Time Course Plots For event-related analyses minimally, and all analyses perhaps, waveforms should be plotted as figures or supplemental materials. [Alex Shackman]
Plotting interactions If significant interactions (e.g., Group x Condition) or other complex contrasts are observed, barplots of % signal change or the like would be helpful. If bar plots are used, error bars should be included. If the contrast is within-subjects (repeated-measures) the appropriate within-subjects (repeated-measures) errors should be used (Masson & Loftus, 2003). [Alex Shackman]
Hemisphere Effects Inferences about significant hemispheric asymmetry require formal tests of the Hemisphere x Condition (or Hemisphere x Group) interaction (cf. Davidson & Irwin, 1999; Friston, 2002; Pizzagalli, Shackman & Davidson, 2003).
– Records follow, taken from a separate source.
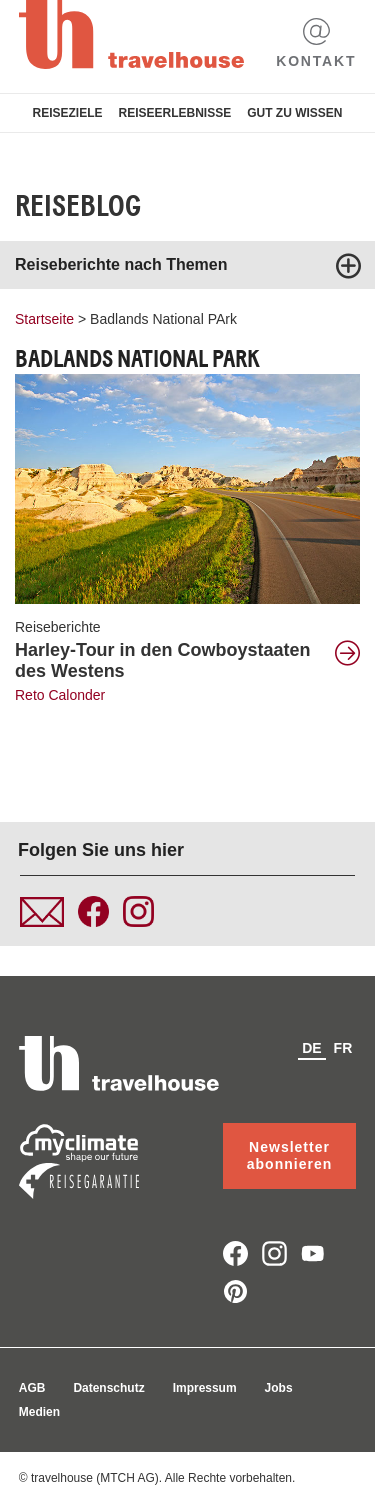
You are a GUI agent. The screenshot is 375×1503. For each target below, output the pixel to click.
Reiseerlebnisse (174, 113)
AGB (32, 1388)
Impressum (205, 1388)
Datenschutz (108, 1388)
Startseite (44, 319)
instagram (274, 1253)
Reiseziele (67, 113)
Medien (39, 1412)
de (311, 1048)
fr (343, 1048)
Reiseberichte (58, 627)
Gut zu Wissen (294, 113)
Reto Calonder (60, 695)
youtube (313, 1253)
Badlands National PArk (163, 319)
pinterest (235, 1291)
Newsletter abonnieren (289, 1155)
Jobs (279, 1388)
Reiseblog (78, 206)
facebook (235, 1253)
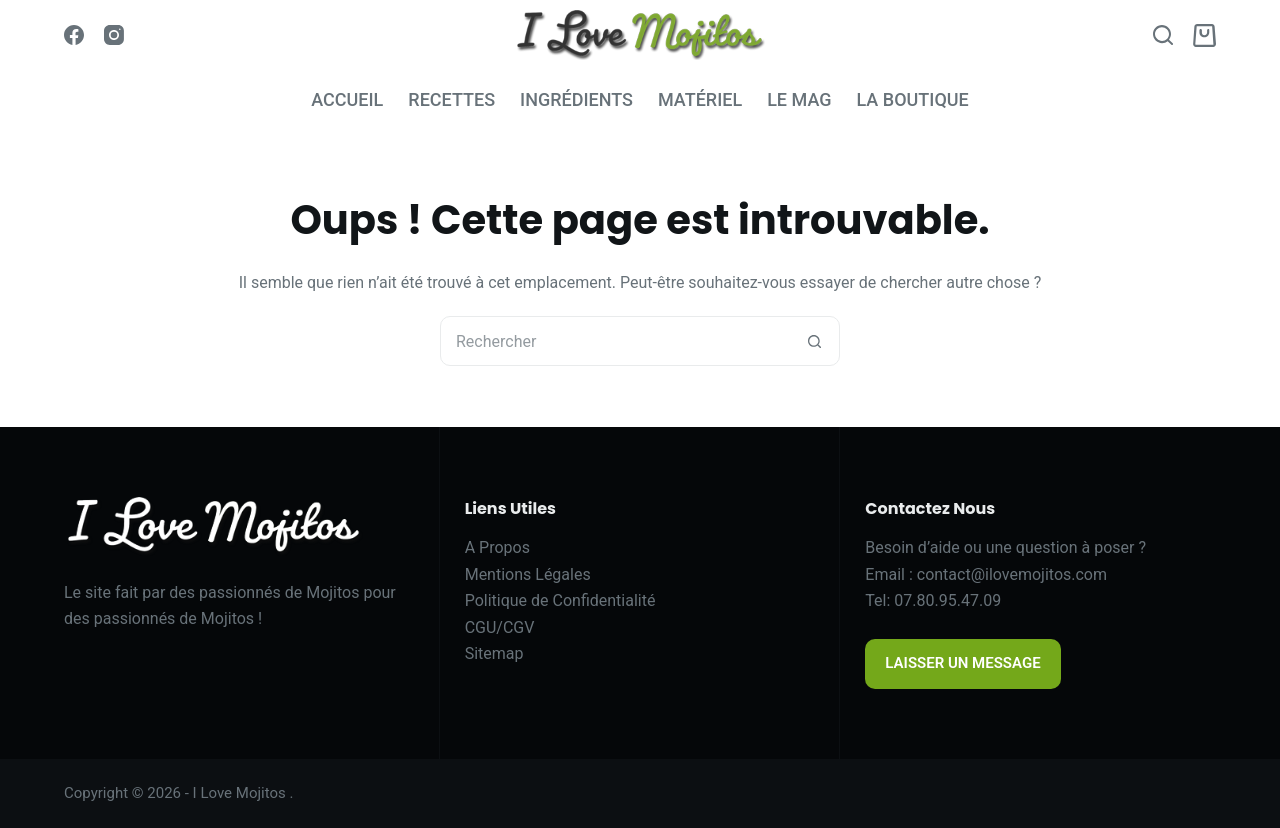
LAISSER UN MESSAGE (962, 663)
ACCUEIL (347, 99)
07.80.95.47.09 (947, 600)
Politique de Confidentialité (560, 600)
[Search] (1163, 35)
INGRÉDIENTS (576, 99)
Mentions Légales (528, 574)
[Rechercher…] (615, 341)
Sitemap (494, 653)
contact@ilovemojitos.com (1012, 574)
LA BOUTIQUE (912, 99)
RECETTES (451, 99)
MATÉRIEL (700, 99)
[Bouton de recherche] (814, 341)
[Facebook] (74, 35)
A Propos (497, 547)
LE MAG (799, 99)
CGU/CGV (500, 627)
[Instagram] (114, 35)
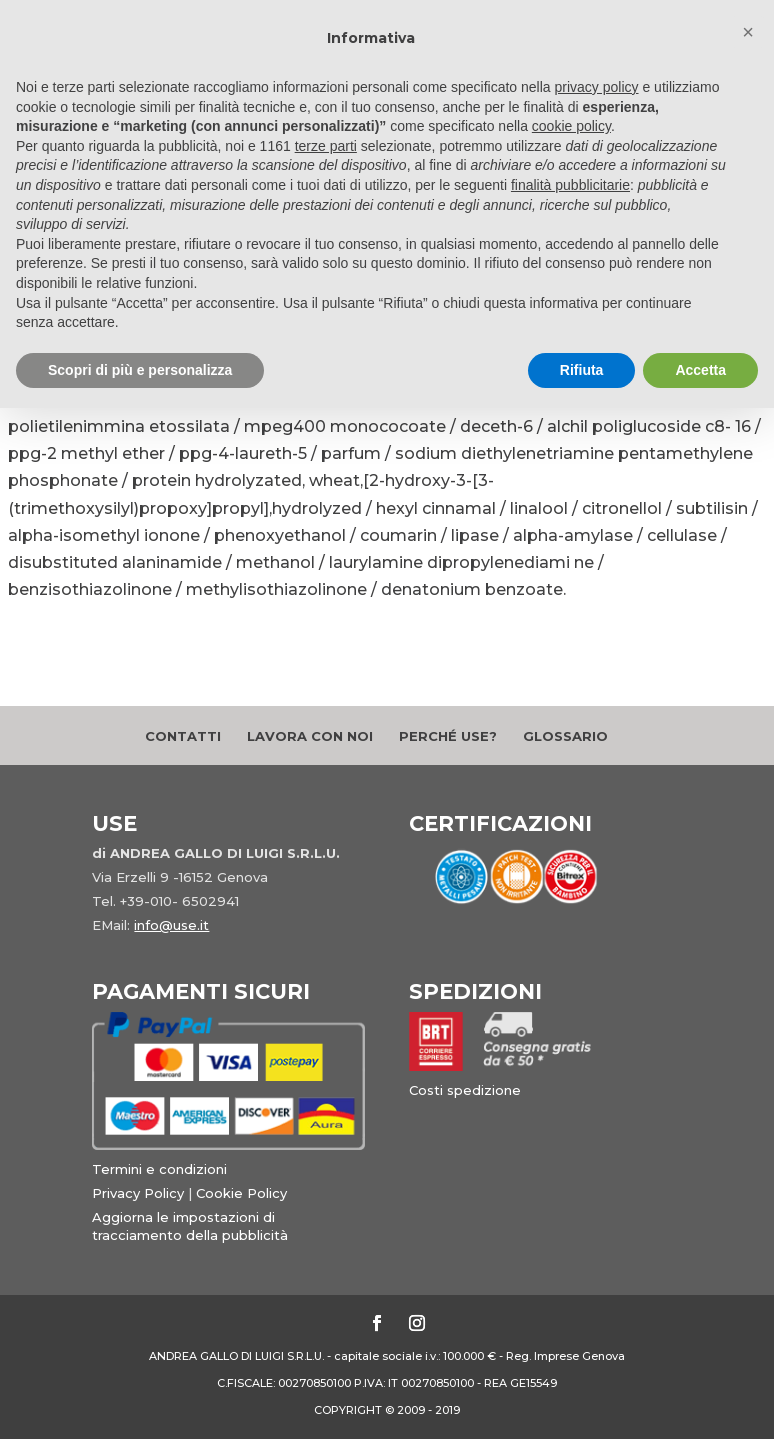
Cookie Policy (241, 1193)
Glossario (565, 736)
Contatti (183, 736)
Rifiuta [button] (582, 370)
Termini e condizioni (159, 1169)
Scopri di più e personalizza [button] (140, 370)
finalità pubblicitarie (570, 185)
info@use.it (171, 925)
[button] (748, 32)
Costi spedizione (465, 1090)
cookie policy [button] (571, 126)
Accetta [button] (700, 370)
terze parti (326, 146)
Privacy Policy (138, 1193)
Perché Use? (448, 736)
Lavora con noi (310, 736)
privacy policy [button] (597, 87)
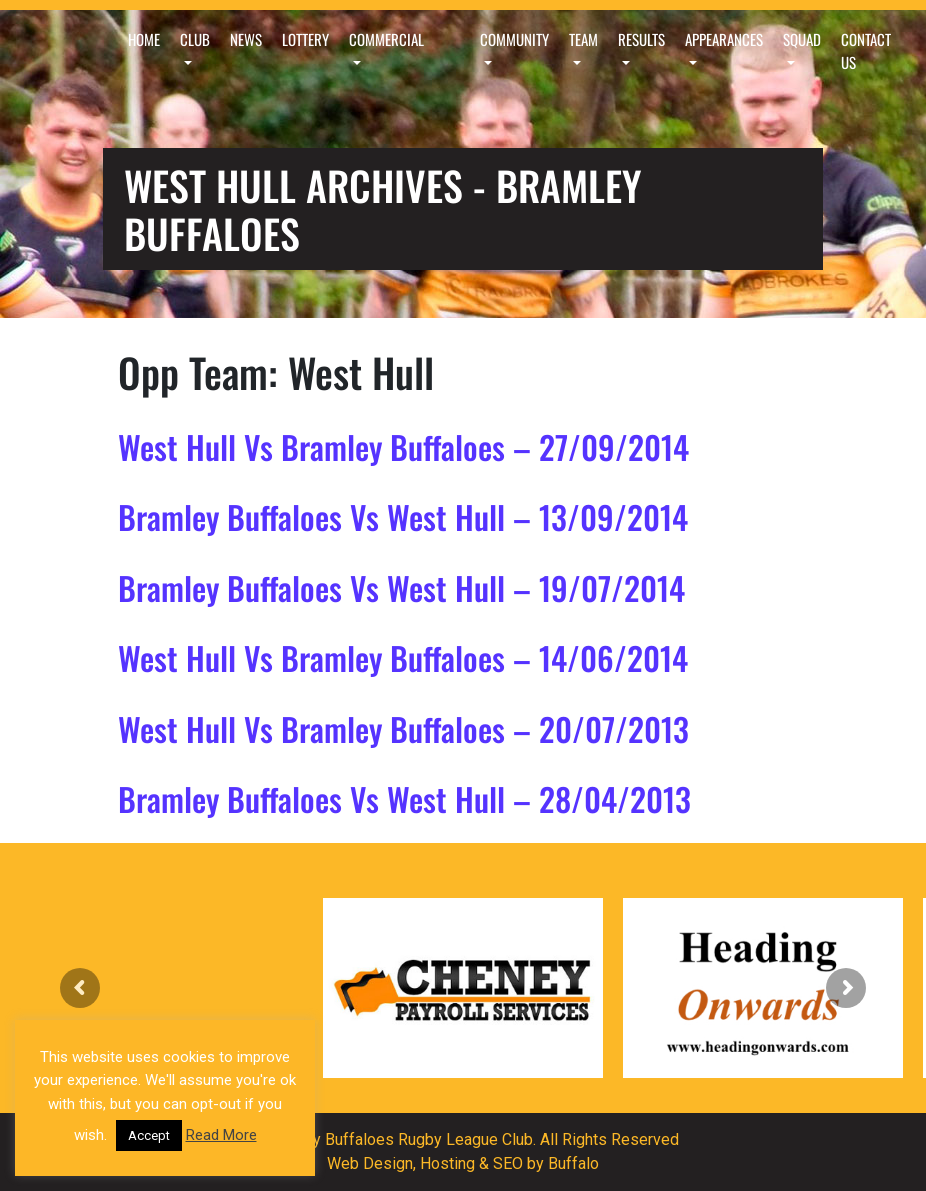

It is inappropriate to infer from main effects (of condition or group) that are significant in only one hemisphere that there is a significant asymmetry. [Alex Shackman]
Correlation Effects Analyses of zero-order, partial, or part correlations between brain activity and other measures (e.g., paper-and-pencil measures, task performance) mandate the inclusion of scatter plots, preferably with CIs. [Alex Shackman]
Maps of Standard Devation or Confidence Interval Length There is also a wealth of information in the variance or stanadard deviation. A confidence interval for the primary effect is a scalar multiple of the standard deviation image (or, even if the CI is desired for the BOLD %change, it's very easy to compute).
ROI Mask Data The exact values in a ROI mask can be critically evaluated to see if the regions covered make sense. [Matthew Brett]

Ideally, even a public library of ROI masks could be created. (Separate project!) [Rachel Mitchell]

Here is one public ROI library, with a description of how it can be used in FSL with Russ Poldrack's Matlab scripts. [Cbris Rorden]
Statistical Diagnostics To assess if the data satisify the statistical assumptions, show the diagnostic statistics that assess Normality and white noise (possibly after whitening) assumptions. [Torben Lund]
Design Matricies & Contrasts When complex designs are used, a graphical representation of the matrix and a description of contrasts in term of columns could be provided as supplementary information.

Miscellaneous Issues

Software - Nomenclature In a write up of suggested guidelines, it might help to include a simple mapping between the names a software uses (i.e. the buttons to press) and the actual statistical function carried out, for each major analysis package. [Dara Ghabremani]
Similar efforts in other fields
- ERPs: Picton et al, 2000, Psychophysiology. 2000 Mar;37(2):127-52 [Alexa Morcom]

Acknowledgments

The following people have made contributions to this effort. Max Gunther started the tbread on the SPM list, and Karsten Specht, Russ Polldrack, Kent Kiel, Mauro Pesenti, Jesper Andersson, Iain Johnstone, Robert Welsh, Dara Ghabremani, Alexa Morcom, and Lena Katz, Daniel (aka Jack) Kelly, Cyril Pernet and Alex Shackman followed with more suggestions.